What is being asked
Pull out every line from the line containing "условий эксплуатации." through the end of the material, both ends included, and reproduce it exactly. Keep pictures out.

Dataset extract
%%
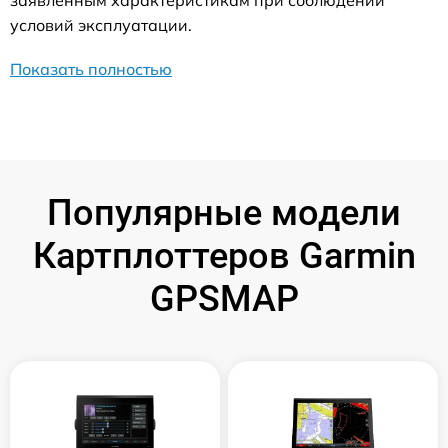
заявленным характеристикам при соблюдении
условий эксплуатации.
Показать полностью
Популярные модели
Картплоттеров Garmin
GPSMAP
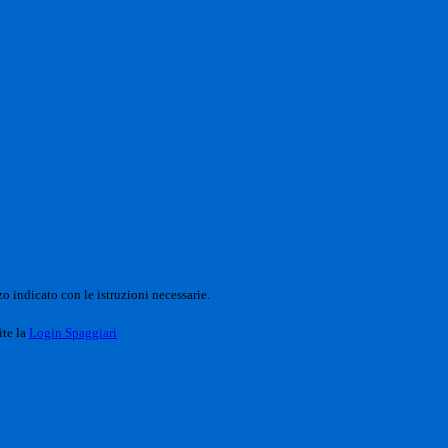
o indicato con le istruzioni necessarie.
ite la
Login Spaggiari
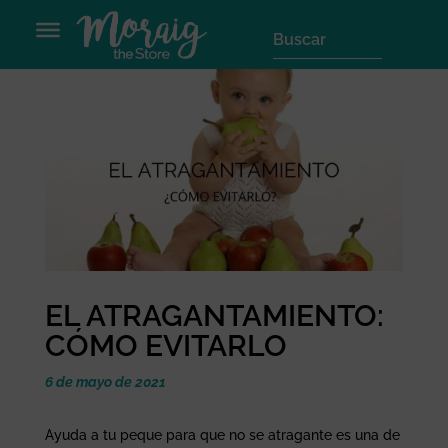
EL ATRAGANTAMIENTO:
CÓMO EVITARLO
6 de mayo de 2021
Ayuda a tu peque para que no se atragante es una de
%%
Finished task
условий эксплуатации.
Показать полностью
Популярные модели
Картплоттеров Garmin
GPSMAP
o indicato con le istruzioni necessarie.
ite la
Login Spaggiari
EL ATRAGANTAMIENTO:
CÓMO EVITARLO
6 de mayo de 2021
Ayuda a tu peque para que no se atragante es una de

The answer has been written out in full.